_Activity_
Go through the records underneath and write each one out again exactly.
--- START ---
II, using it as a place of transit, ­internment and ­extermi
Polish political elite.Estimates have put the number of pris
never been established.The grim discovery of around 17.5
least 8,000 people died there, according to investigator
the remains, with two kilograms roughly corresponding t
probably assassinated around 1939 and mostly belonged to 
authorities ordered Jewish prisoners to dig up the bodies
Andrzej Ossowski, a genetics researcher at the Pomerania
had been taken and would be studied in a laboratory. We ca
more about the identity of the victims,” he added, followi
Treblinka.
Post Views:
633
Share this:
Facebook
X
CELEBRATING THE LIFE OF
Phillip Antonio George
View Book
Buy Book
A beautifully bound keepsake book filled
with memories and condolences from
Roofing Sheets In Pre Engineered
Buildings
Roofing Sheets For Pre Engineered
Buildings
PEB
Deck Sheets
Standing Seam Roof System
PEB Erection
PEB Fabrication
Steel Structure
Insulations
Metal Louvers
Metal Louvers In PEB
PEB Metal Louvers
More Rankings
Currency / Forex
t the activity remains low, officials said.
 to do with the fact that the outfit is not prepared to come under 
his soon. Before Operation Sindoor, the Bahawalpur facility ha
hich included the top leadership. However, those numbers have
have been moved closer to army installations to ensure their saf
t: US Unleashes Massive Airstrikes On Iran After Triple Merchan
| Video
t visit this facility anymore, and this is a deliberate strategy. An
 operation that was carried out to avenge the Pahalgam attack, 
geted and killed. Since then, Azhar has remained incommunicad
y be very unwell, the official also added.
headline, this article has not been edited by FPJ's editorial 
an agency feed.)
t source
--- END ---
_Response to the task_
II, using it as a place of transit, ­internment and ­extermi
Polish political elite.Estimates have put the number of pris
never been established.The grim discovery of around 17.5
least 8,000 people died there, according to investigator
the remains, with two kilograms roughly corresponding t
probably assassinated around 1939 and mostly belonged to 
authorities ordered Jewish prisoners to dig up the bodies
Andrzej Ossowski, a genetics researcher at the Pomerania
had been taken and would be studied in a laboratory. We ca
more about the identity of the victims,” he added, followi
Treblinka.
Post Views:
633
Share this:
Facebook
X
CELEBRATING THE LIFE OF
Phillip Antonio George
View Book
Buy Book
A beautifully bound keepsake book filled
with memories and condolences from
Roofing Sheets In Pre Engineered
Buildings
Roofing Sheets For Pre Engineered
Buildings
PEB
Deck Sheets
Standing Seam Roof System
PEB Erection
PEB Fabrication
Steel Structure
Insulations
Metal Louvers
Metal Louvers In PEB
PEB Metal Louvers
More Rankings
Currency / Forex
t the activity remains low, officials said.
 to do with the fact that the outfit is not prepared to come under 
his soon. Before Operation Sindoor, the Bahawalpur facility ha
hich included the top leadership. However, those numbers have
have been moved closer to army installations to ensure their saf
t: US Unleashes Massive Airstrikes On Iran After Triple Merchan
| Video
t visit this facility anymore, and this is a deliberate strategy. An
 operation that was carried out to avenge the Pahalgam attack, 
geted and killed. Since then, Azhar has remained incommunicad
y be very unwell, the official also added.
headline, this article has not been edited by FPJ's editorial 
an agency feed.)
t source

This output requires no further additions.